As the trauma is the main killer of the young generation with painful and lasting consequences and disabilities. The medical students and general surgeon residents need to be armed with the cutting edge of education and training in the field of trauma. We all cognizant that effective care of injured patients is dependent on the provision of high level of education in trauma where every second counts.
Recently, the medical schools are facing increasing number of medical students which make the traditional way of teaching very impotence to assure the adequate knowledge and skills acquisition. The inclusive trauma center will put in place a system of multiple modalities of teaching with flexible and stimulating natures for very precise and possible objectives.
Goals and Objectives:
- To develop an inciting and prosperous environment for trauma education.
- To hold a meritorious leadership position in the trauma care education at the local and national scales.
- To Assure a proficient graduate in dealing with different acuities of trauma cases.
- To build a trustable and a close attachment with the new surgical graduates for the unique and parental trauma educational assistants at local and national level.

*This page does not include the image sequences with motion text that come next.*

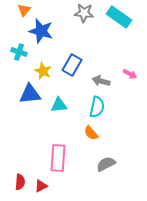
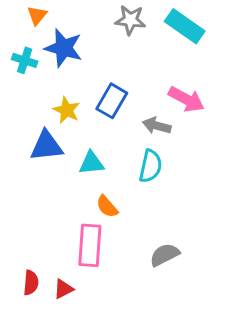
cyan cross: (19, 52) -> (25, 60), moved
pink arrow: (130, 74) -> (186, 99), moved, size x1.6
orange semicircle: (91, 133) -> (107, 207), moved

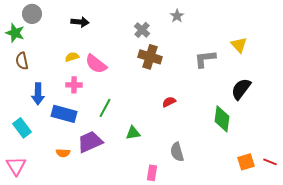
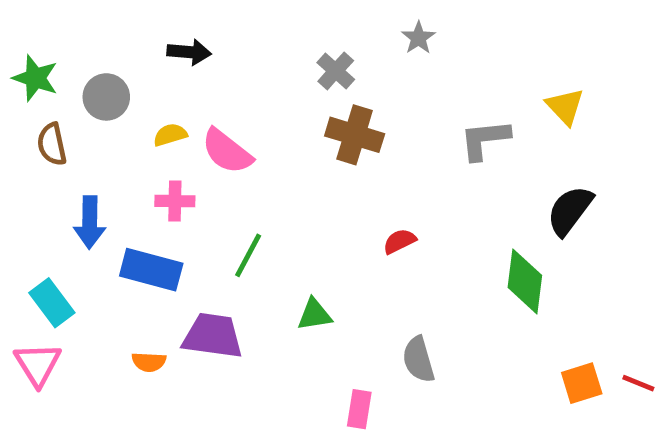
gray circle: (32, 14) -> (106, 97), moved
purple trapezoid: (90, 142) -> (213, 336), turned 32
pink triangle: (16, 166) -> (38, 364), moved

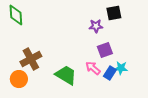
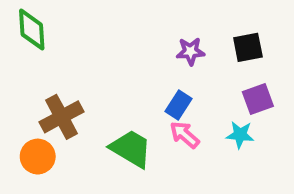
black square: (114, 13) -> (248, 47), moved
purple square: (105, 50) -> (258, 99), moved
blue rectangle: (110, 73) -> (179, 105), moved

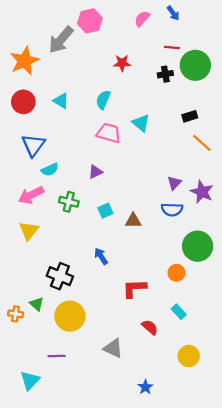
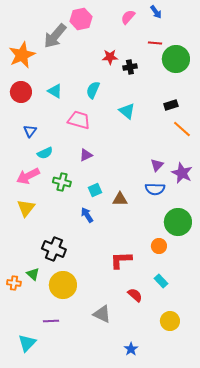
black cross: (165, 74) -> (130, 67), moved
pink trapezoid: (109, 133) -> (79, 120), moved
blue triangle: (33, 145) -> (30, 131), size x0.6
blue arrow: (101, 256) -> (87, 215), moved

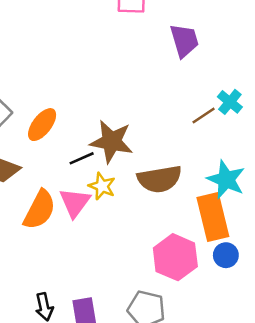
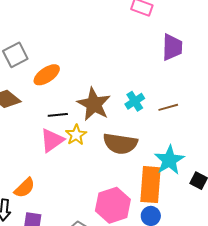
cyan cross: (230, 102) -> (135, 101), moved
black line: (82, 158) -> (58, 115), moved
orange semicircle: (40, 210) -> (25, 188), moved, size x0.7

- To standardize the care of injured patient across the nation.
Educational Modalities:
A. Simulation-Based Teaching:
The simulation based teaching is increasingly used modality in the medical education. In addition, it provides a mistake-forgiving environment for teaching. This will give opportunities for the students to record, act and debrief their teaching session with peers and trauma professions.
B. Trauma Grand Round:
We will conduct a Trauma grand round once a week, with a future plan to coordinate with other trauma centers in the city to be connected in telemedicine network, which will make it a great opportunity to share experiences and to learn from different schools of knowledge.
C. City-Wide Meeting:
It will be arranged with other trauma players in the city every 4 months (3 time a year). This will assure regular communication with other trauma players in the city. In addition, it will provide a great occasion to bridge the gap between other governmental sectors and to unify the vision against the trauma front.
This activity will be arranged by the head of trauma service with other trauma centers in the city.
The locations will to be in amicable place away from the hospital and clinical duties. The location will be decided depending on the service budget and financial commitments. Every head of trauma service in the city will be invited to attend.